WHAT TO DO
Each line of the listing where "disponible" appears should be reported.
_ _ _ _ _
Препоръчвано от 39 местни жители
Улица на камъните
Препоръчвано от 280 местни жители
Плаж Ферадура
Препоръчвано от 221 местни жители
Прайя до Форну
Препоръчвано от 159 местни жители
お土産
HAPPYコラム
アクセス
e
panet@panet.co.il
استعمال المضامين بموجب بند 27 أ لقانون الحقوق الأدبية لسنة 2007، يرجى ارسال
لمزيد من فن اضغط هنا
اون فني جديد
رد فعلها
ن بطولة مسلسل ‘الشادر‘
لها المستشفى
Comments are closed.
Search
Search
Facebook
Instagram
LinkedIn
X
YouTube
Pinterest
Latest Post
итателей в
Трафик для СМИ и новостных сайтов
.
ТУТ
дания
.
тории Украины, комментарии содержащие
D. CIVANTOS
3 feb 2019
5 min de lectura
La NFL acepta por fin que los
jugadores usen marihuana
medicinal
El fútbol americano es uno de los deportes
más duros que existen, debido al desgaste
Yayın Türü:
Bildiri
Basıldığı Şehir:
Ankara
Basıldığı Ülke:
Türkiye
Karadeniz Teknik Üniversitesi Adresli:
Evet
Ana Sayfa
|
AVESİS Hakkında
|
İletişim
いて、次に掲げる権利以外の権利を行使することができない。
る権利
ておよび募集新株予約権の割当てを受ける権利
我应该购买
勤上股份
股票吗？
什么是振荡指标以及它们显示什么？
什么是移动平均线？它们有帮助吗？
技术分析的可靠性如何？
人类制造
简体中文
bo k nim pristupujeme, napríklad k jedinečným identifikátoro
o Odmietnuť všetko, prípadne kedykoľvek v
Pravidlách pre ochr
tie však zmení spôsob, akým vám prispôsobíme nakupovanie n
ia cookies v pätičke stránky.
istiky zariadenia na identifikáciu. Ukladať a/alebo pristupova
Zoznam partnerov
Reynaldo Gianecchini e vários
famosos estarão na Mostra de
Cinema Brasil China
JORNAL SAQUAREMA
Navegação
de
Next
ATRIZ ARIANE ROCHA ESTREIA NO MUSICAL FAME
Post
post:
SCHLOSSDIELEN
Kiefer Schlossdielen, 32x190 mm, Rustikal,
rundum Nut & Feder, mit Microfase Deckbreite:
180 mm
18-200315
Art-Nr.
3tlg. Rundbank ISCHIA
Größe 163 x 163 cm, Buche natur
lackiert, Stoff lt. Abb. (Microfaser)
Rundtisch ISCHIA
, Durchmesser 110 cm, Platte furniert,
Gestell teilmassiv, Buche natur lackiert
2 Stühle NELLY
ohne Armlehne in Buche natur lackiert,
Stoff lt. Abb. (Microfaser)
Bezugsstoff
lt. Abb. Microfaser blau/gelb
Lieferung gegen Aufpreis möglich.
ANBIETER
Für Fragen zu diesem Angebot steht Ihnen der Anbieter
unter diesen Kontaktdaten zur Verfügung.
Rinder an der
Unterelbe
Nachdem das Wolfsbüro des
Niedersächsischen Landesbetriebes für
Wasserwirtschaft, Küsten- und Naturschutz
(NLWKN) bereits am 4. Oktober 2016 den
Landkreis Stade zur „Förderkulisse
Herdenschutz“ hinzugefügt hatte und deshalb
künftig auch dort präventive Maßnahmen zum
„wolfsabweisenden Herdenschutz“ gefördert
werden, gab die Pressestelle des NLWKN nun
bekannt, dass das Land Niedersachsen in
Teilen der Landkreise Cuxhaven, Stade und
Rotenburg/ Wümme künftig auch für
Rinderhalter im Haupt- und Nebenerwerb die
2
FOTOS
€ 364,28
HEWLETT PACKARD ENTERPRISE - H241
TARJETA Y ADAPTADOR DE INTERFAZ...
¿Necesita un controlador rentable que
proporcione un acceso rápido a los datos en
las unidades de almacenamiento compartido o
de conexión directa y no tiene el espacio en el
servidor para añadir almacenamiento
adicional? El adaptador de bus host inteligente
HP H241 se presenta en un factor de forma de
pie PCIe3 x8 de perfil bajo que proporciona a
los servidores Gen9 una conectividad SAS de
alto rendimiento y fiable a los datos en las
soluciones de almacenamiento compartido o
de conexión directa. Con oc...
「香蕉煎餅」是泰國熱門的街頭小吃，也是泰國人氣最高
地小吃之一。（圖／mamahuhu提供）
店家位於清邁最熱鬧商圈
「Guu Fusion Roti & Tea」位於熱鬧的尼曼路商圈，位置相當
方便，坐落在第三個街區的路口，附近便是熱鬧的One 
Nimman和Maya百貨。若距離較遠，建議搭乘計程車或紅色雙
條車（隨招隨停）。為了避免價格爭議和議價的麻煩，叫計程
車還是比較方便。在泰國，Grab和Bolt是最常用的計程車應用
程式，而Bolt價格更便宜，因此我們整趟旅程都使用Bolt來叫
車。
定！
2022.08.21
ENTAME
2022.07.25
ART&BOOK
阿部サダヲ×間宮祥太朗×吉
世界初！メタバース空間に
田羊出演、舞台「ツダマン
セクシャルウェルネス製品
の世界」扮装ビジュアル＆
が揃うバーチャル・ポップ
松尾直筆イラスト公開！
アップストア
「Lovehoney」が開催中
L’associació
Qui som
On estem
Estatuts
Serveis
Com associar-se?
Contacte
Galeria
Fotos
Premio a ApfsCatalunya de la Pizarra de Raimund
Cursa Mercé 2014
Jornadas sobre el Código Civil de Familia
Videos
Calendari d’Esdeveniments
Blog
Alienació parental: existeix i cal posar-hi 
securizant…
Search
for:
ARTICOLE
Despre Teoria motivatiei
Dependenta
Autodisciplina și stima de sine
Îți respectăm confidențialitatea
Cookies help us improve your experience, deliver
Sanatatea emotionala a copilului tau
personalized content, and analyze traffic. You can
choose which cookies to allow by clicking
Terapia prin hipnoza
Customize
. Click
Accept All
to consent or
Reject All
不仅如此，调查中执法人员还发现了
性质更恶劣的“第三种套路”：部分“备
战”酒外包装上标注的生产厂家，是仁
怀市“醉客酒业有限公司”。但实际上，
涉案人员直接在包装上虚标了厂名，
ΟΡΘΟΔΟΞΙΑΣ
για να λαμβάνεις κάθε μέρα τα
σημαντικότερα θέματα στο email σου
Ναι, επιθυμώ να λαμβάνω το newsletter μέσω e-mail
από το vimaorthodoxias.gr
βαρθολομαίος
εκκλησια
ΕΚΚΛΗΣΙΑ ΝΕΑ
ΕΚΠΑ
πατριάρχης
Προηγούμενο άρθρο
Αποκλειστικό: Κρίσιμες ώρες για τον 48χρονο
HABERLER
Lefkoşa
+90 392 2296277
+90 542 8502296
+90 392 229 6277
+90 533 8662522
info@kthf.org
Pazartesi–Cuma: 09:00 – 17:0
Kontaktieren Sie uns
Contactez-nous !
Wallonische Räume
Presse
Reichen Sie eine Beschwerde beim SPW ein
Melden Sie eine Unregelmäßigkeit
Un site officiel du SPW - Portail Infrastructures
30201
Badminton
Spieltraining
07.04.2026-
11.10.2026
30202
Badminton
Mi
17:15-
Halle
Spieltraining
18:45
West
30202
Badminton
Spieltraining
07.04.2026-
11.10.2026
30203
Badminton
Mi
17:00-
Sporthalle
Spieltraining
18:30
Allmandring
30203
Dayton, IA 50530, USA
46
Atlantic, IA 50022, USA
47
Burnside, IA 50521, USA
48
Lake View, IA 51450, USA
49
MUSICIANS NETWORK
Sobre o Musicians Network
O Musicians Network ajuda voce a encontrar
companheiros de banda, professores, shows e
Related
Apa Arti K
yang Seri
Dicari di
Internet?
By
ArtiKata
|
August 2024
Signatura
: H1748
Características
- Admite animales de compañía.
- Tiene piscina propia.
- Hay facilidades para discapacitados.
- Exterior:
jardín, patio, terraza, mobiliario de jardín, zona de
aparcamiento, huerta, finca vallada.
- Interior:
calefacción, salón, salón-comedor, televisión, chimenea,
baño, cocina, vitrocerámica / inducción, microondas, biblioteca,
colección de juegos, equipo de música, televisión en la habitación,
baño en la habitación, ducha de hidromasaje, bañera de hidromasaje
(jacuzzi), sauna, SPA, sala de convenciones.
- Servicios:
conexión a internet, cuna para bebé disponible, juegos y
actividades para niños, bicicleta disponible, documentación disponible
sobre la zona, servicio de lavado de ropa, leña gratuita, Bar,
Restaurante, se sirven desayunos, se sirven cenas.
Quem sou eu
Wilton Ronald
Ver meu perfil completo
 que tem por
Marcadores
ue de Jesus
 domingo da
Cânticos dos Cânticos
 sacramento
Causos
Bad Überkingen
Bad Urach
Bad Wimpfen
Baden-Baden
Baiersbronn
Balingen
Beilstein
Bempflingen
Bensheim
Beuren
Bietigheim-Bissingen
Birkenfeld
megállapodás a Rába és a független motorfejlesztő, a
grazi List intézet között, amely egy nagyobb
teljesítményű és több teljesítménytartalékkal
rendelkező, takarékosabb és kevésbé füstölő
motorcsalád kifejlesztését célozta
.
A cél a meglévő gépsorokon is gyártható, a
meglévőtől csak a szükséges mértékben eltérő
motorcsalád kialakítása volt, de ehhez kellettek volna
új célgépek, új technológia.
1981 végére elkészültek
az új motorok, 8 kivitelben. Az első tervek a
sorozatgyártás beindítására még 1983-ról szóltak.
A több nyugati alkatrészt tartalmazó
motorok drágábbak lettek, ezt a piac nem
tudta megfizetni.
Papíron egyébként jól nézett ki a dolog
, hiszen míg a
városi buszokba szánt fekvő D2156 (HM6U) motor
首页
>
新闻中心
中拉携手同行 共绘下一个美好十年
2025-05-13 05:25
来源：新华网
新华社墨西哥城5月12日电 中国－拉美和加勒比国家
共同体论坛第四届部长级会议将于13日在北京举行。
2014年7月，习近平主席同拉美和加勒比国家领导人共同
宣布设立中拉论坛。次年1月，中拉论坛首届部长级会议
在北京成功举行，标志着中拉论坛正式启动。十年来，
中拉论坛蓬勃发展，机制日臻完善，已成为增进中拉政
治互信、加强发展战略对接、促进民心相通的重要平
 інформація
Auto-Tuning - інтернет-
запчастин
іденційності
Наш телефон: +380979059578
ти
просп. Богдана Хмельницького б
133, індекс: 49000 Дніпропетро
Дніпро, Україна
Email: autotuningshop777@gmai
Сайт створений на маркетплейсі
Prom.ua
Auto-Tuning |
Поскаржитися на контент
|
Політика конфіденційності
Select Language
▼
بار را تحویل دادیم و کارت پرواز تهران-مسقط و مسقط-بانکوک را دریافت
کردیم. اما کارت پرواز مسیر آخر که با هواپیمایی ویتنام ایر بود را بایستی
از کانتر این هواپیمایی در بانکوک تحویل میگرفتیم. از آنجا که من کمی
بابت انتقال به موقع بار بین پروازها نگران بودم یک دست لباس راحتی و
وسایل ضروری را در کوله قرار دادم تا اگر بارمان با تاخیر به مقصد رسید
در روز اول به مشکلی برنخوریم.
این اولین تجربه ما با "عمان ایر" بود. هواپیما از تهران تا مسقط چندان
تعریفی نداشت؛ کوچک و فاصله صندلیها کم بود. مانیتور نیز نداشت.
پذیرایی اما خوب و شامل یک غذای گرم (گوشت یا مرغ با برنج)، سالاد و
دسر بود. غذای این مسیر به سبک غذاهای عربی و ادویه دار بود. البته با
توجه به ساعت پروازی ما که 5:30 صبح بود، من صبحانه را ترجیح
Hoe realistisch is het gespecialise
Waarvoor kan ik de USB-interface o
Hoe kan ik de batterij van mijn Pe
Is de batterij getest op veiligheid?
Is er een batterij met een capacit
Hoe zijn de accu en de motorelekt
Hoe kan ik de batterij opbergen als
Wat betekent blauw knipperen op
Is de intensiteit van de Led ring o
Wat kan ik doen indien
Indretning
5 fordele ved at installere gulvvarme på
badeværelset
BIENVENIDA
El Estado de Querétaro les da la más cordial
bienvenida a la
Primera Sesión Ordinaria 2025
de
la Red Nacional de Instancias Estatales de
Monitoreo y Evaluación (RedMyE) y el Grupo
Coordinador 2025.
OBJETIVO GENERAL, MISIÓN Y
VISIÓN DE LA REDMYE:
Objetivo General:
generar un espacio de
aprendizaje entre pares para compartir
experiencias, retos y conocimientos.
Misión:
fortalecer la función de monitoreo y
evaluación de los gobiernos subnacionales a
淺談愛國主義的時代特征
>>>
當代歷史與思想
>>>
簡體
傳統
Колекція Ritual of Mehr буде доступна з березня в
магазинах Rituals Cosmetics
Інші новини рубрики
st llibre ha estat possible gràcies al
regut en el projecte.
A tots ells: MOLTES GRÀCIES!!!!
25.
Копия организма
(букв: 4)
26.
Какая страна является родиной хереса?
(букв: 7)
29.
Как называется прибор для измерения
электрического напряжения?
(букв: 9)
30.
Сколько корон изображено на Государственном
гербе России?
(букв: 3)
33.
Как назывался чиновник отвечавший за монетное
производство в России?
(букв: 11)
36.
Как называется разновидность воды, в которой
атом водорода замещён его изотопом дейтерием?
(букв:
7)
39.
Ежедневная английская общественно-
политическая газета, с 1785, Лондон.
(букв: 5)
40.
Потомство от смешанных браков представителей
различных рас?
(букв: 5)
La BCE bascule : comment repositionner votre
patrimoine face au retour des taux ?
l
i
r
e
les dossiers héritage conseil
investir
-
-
_ _ _ _ _
RESULT OF THIS EXERCISE
conexión a internet, cuna para bebé disponible, juegos y
actividades para niños, bicicleta disponible, documentación disponible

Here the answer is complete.